“Ich grolle nicht, und
wenn das Herz auch bricht,
Ewig verlornes Lieb! ich grolle nicht.
Wie du auch strahlst in Diamantenpracht,
Es fallt kein Strahl in deines Herzens Nacht.”
There was a pathos and passion in her voice which fairly startled me, and when I hastened to her side to thank her for the pleasure she had given me, she accepted my compliments with a beautiful, unaffected enthusiasm, as if they were meant only for the composer, and were in no respect due to her.
“There is such a depth of suffering in every word and note,” she said with glowing cheeks. “He bears her no ill-will, he says, and still you feel how the suppressed bitterness is still rankling within him.”
She then sang “Auf Fluegeln des Gesanges,” whereupon we sat down and talked music and Heine for the rest of the evening. Mr. Pfeifer, reclining in his capacious easy-chair, smoked on with slow, brooding contentment, and now and then threw in a disparaging remark regarding our favorite poet.
“He blackguarded his country abominably,” he said. “And I have no respect for a man who can do that. Besides, he was a miserable, renegade Jew, and as I never like to have any more to do with Jews than I can possibly help, I have never read any of his books.”
“But, uncle,” retorted his niece, warmly, “he certainly could not help being a Jew. And there was no one who loved Germany more ardently than he, even though he did say severe things about it.”
“That is a thing about which you can have no opinion, Hildegard,” said Pfeifer, with paternal decision; and he blew a dense cloud of smoke toward the ceiling.
Miss Hildegard looked rebellious for an instant, but accepted the verdict of superior wisdom with submissive silence. The old man gave me a little confidential wink as if to say:
“There is a model girl for you. She knows that women should not speak in meeting.”
“What a delightfully fresh and unspoiled girl,” I reflected, as I wended my way homeward through the still moonlight; “so true-hearted, and genuine, and unaffected. And still beneath all that sweet, womanly tranquillity there are strong slumbering forces, which some day will startle some phlegmatic countryman of hers, who takes her to be as submissive as she looks.”
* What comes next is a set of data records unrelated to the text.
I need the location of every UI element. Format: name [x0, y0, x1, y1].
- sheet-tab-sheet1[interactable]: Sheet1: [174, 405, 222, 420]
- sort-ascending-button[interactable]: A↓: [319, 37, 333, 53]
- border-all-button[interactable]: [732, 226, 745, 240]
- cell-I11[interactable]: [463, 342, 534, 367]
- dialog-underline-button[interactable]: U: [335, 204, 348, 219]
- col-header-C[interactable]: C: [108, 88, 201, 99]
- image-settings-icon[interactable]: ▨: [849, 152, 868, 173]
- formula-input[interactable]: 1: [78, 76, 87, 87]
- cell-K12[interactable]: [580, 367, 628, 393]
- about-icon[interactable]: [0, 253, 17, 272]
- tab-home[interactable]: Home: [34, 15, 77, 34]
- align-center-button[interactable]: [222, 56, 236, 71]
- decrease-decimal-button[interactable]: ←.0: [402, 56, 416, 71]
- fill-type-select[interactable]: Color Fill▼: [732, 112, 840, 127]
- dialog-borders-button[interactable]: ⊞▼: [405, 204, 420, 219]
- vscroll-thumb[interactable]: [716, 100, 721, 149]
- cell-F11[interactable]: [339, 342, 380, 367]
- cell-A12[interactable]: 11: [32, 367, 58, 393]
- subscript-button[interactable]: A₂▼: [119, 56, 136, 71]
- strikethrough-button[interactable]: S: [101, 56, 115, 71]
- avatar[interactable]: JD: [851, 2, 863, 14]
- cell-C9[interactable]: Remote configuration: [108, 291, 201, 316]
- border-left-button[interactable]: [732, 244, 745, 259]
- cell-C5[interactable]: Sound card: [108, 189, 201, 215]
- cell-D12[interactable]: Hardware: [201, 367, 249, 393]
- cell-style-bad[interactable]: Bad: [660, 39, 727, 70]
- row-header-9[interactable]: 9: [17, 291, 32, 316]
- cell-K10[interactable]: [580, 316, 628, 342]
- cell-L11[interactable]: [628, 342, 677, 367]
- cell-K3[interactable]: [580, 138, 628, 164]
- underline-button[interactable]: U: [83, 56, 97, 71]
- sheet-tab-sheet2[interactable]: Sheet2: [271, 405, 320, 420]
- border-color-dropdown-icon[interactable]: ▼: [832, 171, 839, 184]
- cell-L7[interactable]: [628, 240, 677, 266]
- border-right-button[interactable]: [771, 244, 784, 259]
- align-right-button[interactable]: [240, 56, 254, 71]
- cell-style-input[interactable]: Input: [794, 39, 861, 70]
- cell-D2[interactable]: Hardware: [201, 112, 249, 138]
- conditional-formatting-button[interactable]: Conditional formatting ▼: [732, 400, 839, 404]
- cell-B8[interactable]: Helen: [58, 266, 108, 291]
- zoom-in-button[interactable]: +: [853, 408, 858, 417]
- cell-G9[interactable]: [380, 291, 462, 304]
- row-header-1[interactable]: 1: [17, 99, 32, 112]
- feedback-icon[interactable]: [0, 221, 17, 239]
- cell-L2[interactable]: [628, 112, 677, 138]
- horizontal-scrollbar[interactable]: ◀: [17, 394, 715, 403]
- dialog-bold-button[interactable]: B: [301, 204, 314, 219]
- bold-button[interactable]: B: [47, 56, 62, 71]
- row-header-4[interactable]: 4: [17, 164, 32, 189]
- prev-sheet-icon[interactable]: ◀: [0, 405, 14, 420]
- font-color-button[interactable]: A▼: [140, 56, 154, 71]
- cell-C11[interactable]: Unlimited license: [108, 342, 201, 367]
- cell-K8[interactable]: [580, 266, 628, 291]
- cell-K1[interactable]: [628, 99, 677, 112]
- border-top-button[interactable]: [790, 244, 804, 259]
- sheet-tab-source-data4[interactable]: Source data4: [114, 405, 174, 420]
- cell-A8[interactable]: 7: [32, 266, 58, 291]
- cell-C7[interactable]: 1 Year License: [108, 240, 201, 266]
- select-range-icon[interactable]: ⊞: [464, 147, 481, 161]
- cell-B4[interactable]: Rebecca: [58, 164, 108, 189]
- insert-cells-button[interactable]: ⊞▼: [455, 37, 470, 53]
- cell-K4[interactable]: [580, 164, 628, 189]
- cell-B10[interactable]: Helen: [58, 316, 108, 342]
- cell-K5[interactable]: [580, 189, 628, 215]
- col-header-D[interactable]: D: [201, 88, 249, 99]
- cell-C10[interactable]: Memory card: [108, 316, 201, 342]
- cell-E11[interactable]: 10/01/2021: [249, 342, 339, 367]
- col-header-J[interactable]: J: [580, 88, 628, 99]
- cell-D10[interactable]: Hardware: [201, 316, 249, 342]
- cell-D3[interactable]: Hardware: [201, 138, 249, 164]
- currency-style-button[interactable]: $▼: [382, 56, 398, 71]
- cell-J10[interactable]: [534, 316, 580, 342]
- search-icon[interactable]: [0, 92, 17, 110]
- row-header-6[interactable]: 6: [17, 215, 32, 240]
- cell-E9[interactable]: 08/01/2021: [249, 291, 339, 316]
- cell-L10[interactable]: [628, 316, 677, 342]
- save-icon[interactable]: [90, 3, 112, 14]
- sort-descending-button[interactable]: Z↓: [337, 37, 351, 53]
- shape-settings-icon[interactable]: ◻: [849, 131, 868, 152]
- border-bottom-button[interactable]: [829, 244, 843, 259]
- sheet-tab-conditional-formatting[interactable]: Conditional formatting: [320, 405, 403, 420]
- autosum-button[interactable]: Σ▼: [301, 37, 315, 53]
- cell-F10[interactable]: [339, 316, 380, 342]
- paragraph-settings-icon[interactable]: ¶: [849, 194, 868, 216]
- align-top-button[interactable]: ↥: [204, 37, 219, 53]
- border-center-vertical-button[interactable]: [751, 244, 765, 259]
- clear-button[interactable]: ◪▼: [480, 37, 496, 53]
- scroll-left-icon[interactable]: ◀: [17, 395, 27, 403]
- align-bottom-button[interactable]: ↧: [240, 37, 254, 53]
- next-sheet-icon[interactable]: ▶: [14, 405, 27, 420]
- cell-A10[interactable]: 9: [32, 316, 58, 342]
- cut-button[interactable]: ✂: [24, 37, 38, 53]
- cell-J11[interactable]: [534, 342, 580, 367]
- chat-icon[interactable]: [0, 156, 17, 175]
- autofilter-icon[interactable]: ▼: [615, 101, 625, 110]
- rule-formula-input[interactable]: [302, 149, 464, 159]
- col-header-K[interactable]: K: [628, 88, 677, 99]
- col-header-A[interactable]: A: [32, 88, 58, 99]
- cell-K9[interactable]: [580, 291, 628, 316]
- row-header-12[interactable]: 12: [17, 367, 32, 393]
Some fifteen minutes after the appointed hour I called with a carriage for Fraulein Hildegard, whom, to my wonder, I found standing in all the glory of her ball-toilet (for she was evidently afraid to sit down) in the middle of the sombre drawing-room. I had been prepared to wait for a good half-hour, and accordingly felt a little provoked at myself for my seeming negligence.
“I do not mind telling you,” she said, as I sat compressed in a corner of the carriage, striving to reduce myself to the smallest practicable dimensions, “that this is my first ball. I don’t know any of the gentlemen who will be there to-night, but I know two or three Milwaukee ladies who have promised to come, so, even if I don’t dance much, I shall not feel lonely.”